*The data*
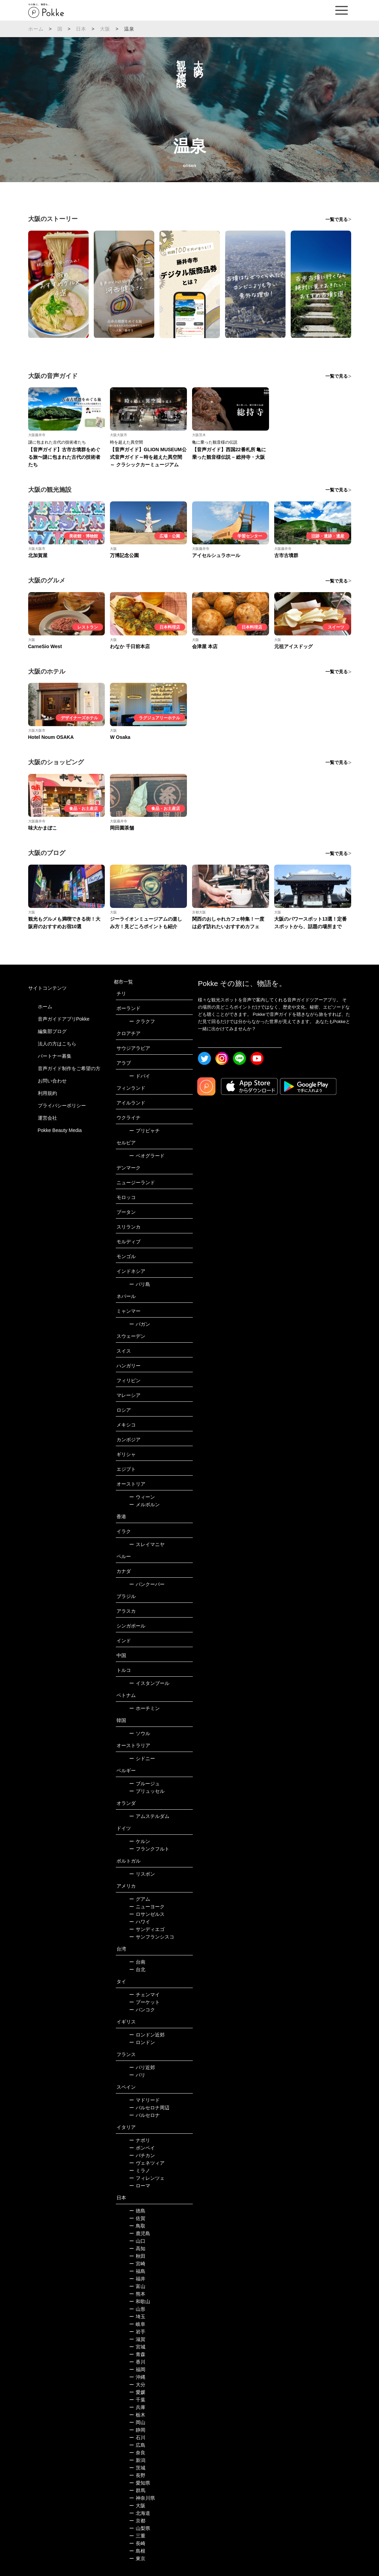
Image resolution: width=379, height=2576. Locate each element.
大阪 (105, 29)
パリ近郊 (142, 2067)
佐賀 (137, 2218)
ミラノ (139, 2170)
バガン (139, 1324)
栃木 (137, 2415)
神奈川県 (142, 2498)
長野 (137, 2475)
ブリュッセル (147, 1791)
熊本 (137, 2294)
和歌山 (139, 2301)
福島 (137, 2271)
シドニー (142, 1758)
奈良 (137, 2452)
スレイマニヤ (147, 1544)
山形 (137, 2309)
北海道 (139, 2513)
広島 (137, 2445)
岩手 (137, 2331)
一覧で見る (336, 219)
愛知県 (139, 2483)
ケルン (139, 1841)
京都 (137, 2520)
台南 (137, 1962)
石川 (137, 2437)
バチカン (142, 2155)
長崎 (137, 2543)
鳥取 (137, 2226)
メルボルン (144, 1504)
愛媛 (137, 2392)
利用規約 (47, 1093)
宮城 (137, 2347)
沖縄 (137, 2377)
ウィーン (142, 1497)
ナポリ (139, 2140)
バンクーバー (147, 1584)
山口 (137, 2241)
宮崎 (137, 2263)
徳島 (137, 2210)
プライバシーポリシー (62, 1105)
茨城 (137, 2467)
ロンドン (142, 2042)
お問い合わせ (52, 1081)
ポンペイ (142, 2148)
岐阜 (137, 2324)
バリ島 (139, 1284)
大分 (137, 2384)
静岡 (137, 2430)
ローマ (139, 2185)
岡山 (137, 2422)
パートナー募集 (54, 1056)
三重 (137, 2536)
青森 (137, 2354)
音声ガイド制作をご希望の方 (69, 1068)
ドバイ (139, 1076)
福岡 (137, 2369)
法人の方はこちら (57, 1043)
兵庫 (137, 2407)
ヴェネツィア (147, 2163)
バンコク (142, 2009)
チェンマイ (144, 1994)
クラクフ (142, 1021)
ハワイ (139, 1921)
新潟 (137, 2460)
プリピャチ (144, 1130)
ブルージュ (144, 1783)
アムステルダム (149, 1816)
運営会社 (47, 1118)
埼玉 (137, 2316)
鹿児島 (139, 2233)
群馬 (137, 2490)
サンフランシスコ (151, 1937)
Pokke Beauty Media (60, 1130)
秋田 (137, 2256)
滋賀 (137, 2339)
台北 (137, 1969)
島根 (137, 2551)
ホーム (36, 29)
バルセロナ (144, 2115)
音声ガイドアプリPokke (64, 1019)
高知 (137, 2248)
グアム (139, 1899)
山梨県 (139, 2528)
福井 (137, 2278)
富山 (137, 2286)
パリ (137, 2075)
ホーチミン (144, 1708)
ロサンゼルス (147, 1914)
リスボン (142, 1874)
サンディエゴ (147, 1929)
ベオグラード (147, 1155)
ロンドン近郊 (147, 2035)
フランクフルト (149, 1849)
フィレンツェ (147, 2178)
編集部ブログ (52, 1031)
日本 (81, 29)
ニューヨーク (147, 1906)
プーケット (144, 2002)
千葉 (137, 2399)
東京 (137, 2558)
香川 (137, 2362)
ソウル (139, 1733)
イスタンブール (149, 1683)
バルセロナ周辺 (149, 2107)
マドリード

*Problem to work on*
Reproduce exactly the final stretch of the listing, starting at the line that contains "プリピャチ (144, 1130)" and ending with the last line.

*Answer below*
プリピャチ (144, 1130)
ブルージュ (144, 1783)
アムステルダム (149, 1816)
運営会社 (47, 1118)
埼玉 (137, 2316)
鹿児島 (139, 2233)
群馬 (137, 2490)
サンフランシスコ (151, 1937)
Pokke Beauty Media (60, 1130)
秋田 (137, 2256)
滋賀 (137, 2339)
台北 (137, 1969)
島根 (137, 2551)
ホーム (36, 29)
バルセロナ (144, 2115)
音声ガイドアプリPokke (64, 1019)
高知 (137, 2248)
グアム (139, 1899)
山梨県 (139, 2528)
福井 (137, 2278)
富山 (137, 2286)
パリ (137, 2075)
ホーチミン (144, 1708)
ロサンゼルス (147, 1914)
リスボン (142, 1874)
サンディエゴ (147, 1929)
ベオグラード (147, 1155)
ロンドン近郊 (147, 2035)
フランクフルト (149, 1849)
フィレンツェ (147, 2178)
編集部ブログ (52, 1031)
日本 (81, 29)
ニューヨーク (147, 1906)
プーケット (144, 2002)
千葉 (137, 2399)
東京 (137, 2558)
香川 (137, 2362)
ソウル (139, 1733)
イスタンブール (149, 1683)
バルセロナ周辺 (149, 2107)
マドリード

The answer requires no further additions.